ニュースの感想
非常にマニアックな話で恐縮なのですが、帝人グループに属する「帝健」という会社が、超極細繊維「ミクロスター」を用いた「聴診衣」を開発し、近く販売予定と発表しました。
「聴診衣って何?お医者さんが聴診する時に着る特別な白衣を開発したの?」と思われた方、知らなくても当然です。なんとこの「聴診衣」、医者ではなく患者さんが着るもので、「これを着てもらえば服の上から聴診が出来る」という全く新しく開発された優れもの(?)だったりするからです。
「え?聴診って、普通胸をはだけるでしょう。服を着てやるものなの?」と思った方、貴方は私と同じ、古い感覚の持ち主です(苦笑)。現在医療の現場、学校や職場での健康診断では患者さん、特に女性の聴診のやり方がちょっとした問題になっています。医者の側としては胸をはだけていただくのが勿論一番やりやすいのですが、女性、特に思春期の女子学生さんの間からは、それはいやだという意見も多く聞かれます。そこで最近は下着(ブラジャー)をつけたままや、Tシャツの裾を軽く持ち上げてもらって隙間から聴診器を当てる方法が主流になっているのですが、それはそれで「手が当たった v.s. 衣服がじゃまで偶然当たっただけだ」「Tシャツで良いと言われていたのに医者がTシャツをあげるように指示した-胸の音が聞きづらかったから指示しただけだ」といった、水掛け論的セクハラ騒動のもととなってしまっています。

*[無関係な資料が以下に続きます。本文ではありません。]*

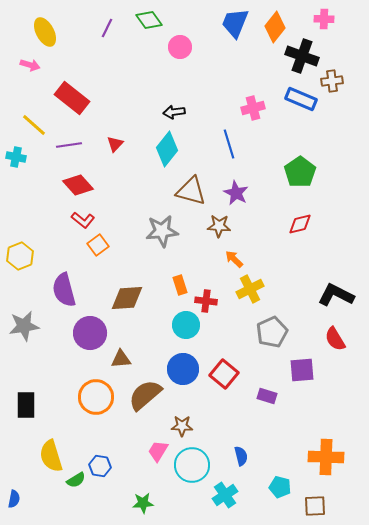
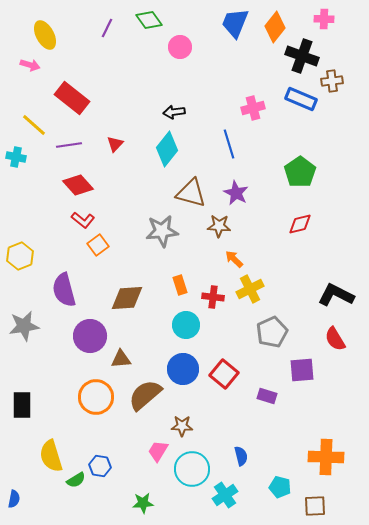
yellow ellipse at (45, 32): moved 3 px down
brown triangle at (191, 191): moved 2 px down
red cross at (206, 301): moved 7 px right, 4 px up
purple circle at (90, 333): moved 3 px down
black rectangle at (26, 405): moved 4 px left
cyan circle at (192, 465): moved 4 px down
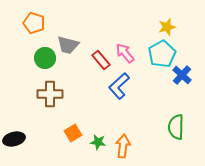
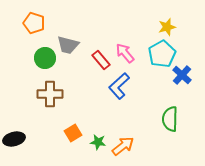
green semicircle: moved 6 px left, 8 px up
orange arrow: rotated 45 degrees clockwise
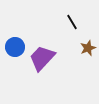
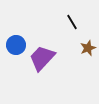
blue circle: moved 1 px right, 2 px up
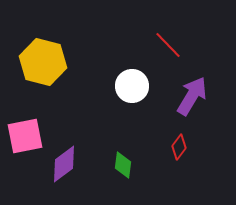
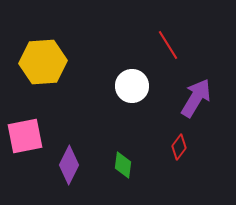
red line: rotated 12 degrees clockwise
yellow hexagon: rotated 18 degrees counterclockwise
purple arrow: moved 4 px right, 2 px down
purple diamond: moved 5 px right, 1 px down; rotated 27 degrees counterclockwise
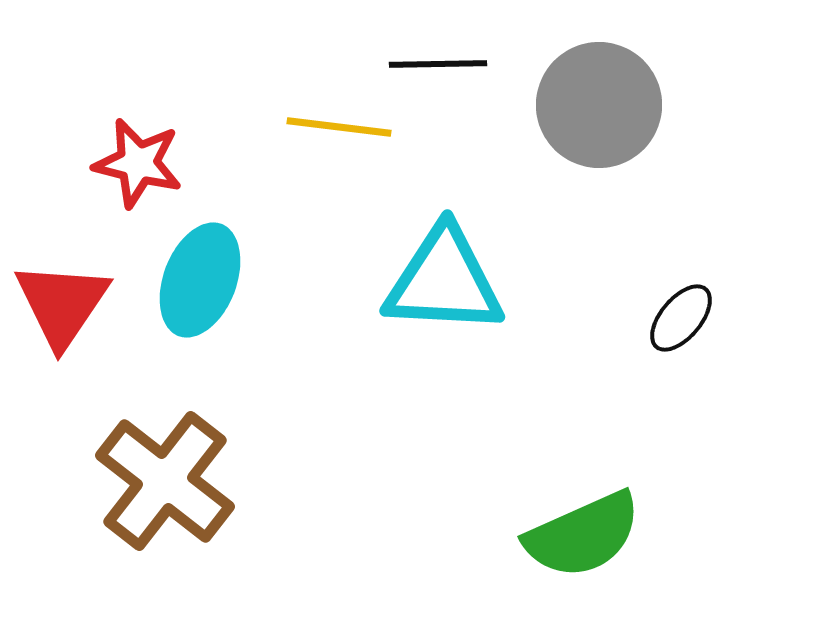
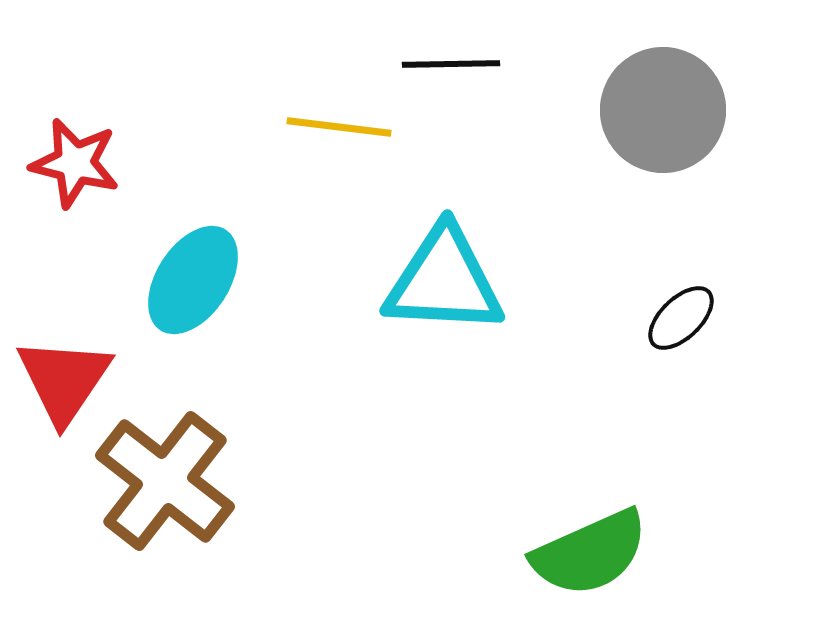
black line: moved 13 px right
gray circle: moved 64 px right, 5 px down
red star: moved 63 px left
cyan ellipse: moved 7 px left; rotated 12 degrees clockwise
red triangle: moved 2 px right, 76 px down
black ellipse: rotated 6 degrees clockwise
green semicircle: moved 7 px right, 18 px down
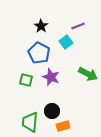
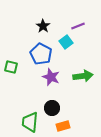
black star: moved 2 px right
blue pentagon: moved 2 px right, 1 px down
green arrow: moved 5 px left, 2 px down; rotated 36 degrees counterclockwise
green square: moved 15 px left, 13 px up
black circle: moved 3 px up
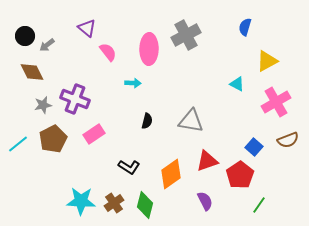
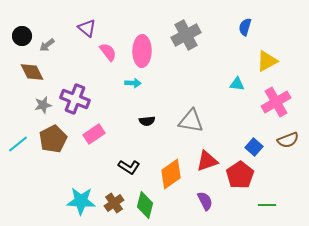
black circle: moved 3 px left
pink ellipse: moved 7 px left, 2 px down
cyan triangle: rotated 21 degrees counterclockwise
black semicircle: rotated 70 degrees clockwise
green line: moved 8 px right; rotated 54 degrees clockwise
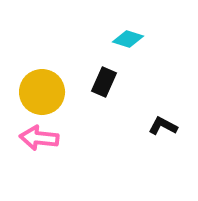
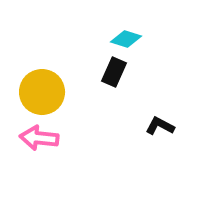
cyan diamond: moved 2 px left
black rectangle: moved 10 px right, 10 px up
black L-shape: moved 3 px left
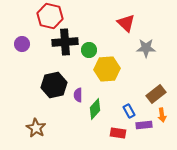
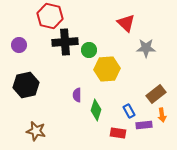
purple circle: moved 3 px left, 1 px down
black hexagon: moved 28 px left
purple semicircle: moved 1 px left
green diamond: moved 1 px right, 1 px down; rotated 25 degrees counterclockwise
brown star: moved 3 px down; rotated 18 degrees counterclockwise
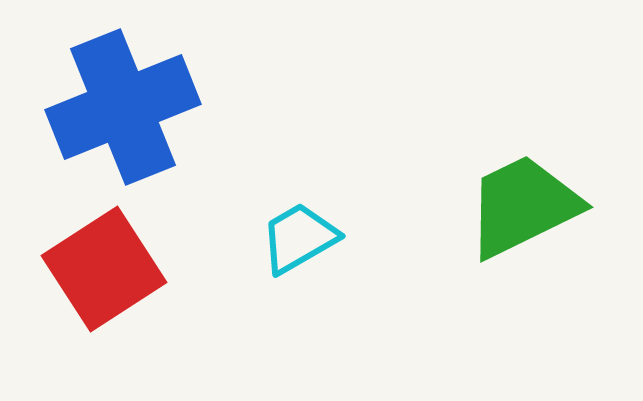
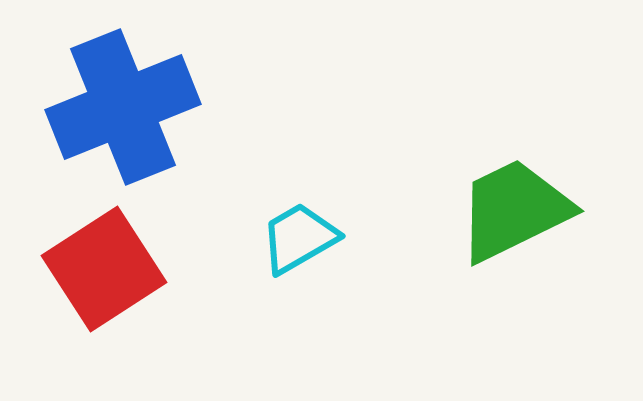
green trapezoid: moved 9 px left, 4 px down
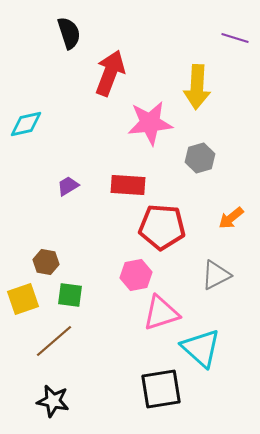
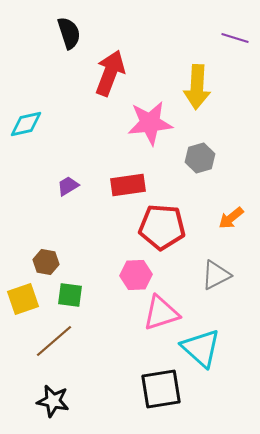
red rectangle: rotated 12 degrees counterclockwise
pink hexagon: rotated 8 degrees clockwise
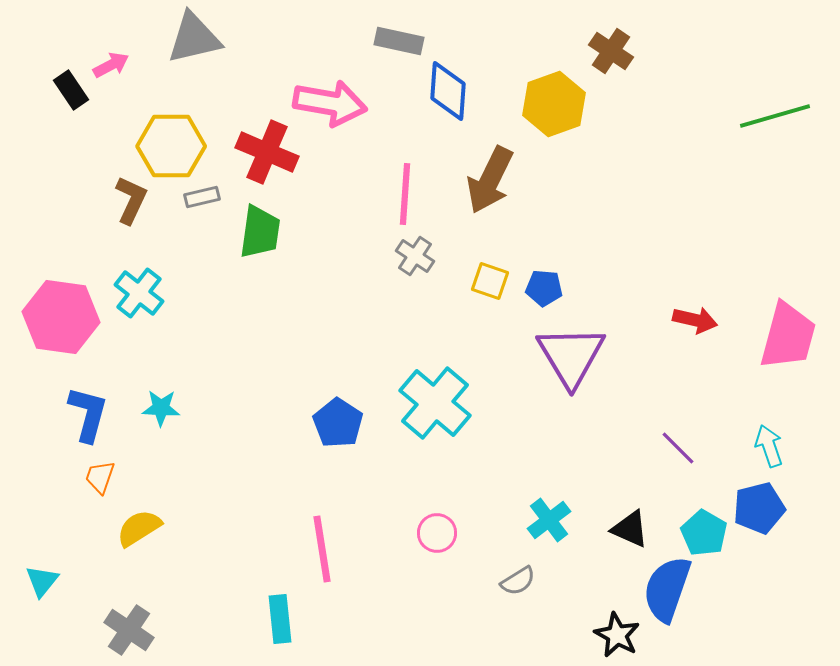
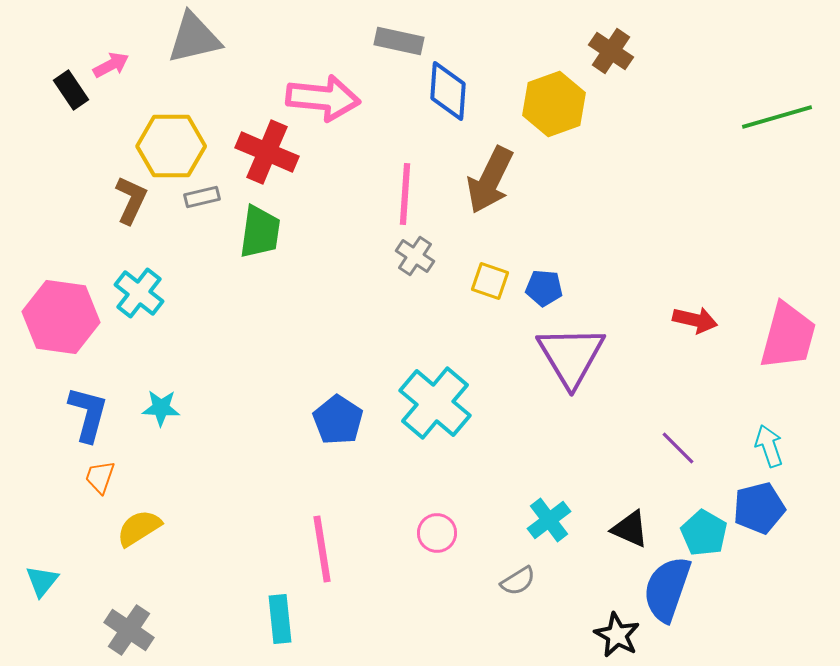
pink arrow at (330, 103): moved 7 px left, 5 px up; rotated 4 degrees counterclockwise
green line at (775, 116): moved 2 px right, 1 px down
blue pentagon at (338, 423): moved 3 px up
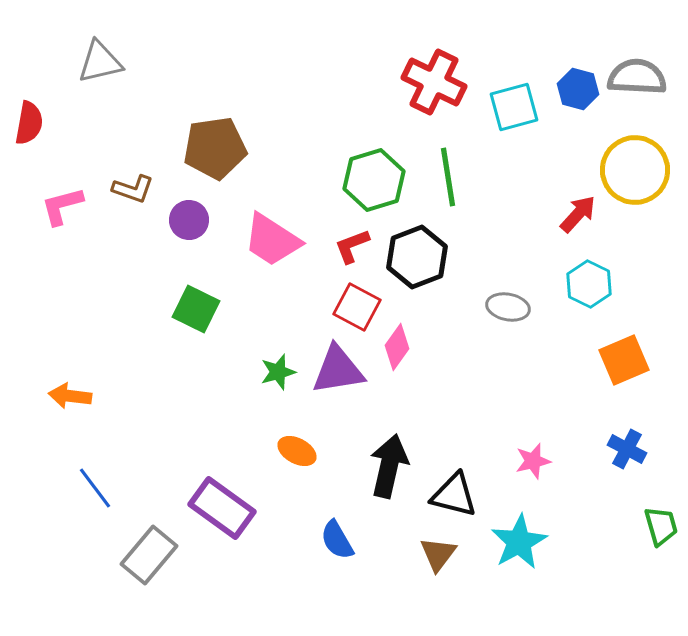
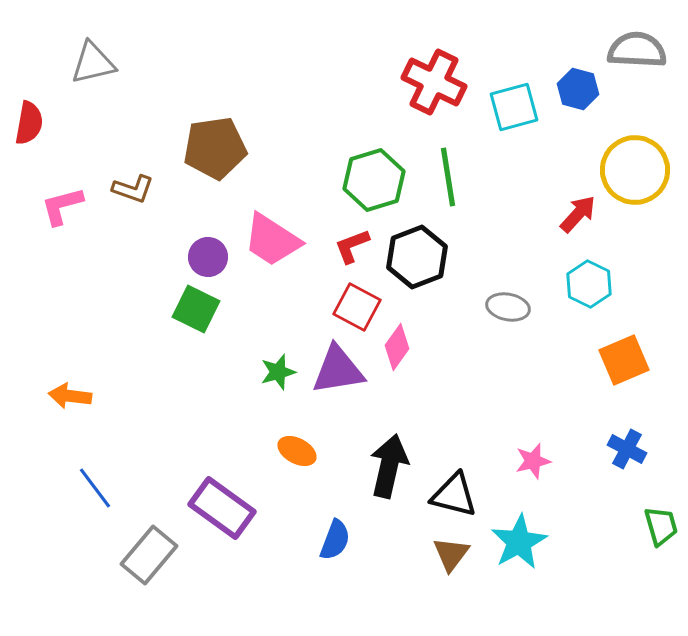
gray triangle: moved 7 px left, 1 px down
gray semicircle: moved 27 px up
purple circle: moved 19 px right, 37 px down
blue semicircle: moved 2 px left; rotated 129 degrees counterclockwise
brown triangle: moved 13 px right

そういった難問を一挙に解決する新技術として登場したのが、この「聴診衣」で、最新の極細繊維を使っていて、この繊維が非常に良く音をよくつたえるので、服の上からでも聴診が出来るというものです。
私の過去の記事からもお分かりになるかもしれませんが、私は大抵の問題に対して、「あきらめろとか、我慢しろと言うのは、非現実的だ。問題が出るには出るなりの理由があるのだから、其れを探って解決すべきだ。例え現状での解決が難しくても、新しい方法や技術を開発して解決することはきっと出来るはずだ」と言う意見をもっています。しかし、医師として自分自身にも関わるこの問題については、「うーーーん、まあそれも良いんでしょうが・・・。裸というか、胸郭の形や肌の様子を見て分かることもありますしねぇ(因みに病気だけでなく、学校検診が契機で児童虐待が発見されることもままあります)。恥ずかしいのは分かりますが、こっちは数をこなすのに必死でそれほど外形的形状の善し悪しに興味を抱いていませんし・・・。ちょっと我慢して頂けると嬉しいのですが・・・」と思ったりします。
人には偉そうなことを言っておいて自分に当てはまることとなると突然保守的になって新しいやり方を否定する人の典型の様で大変恐縮ですが(苦笑)、皆さんのご意見は如何ですか?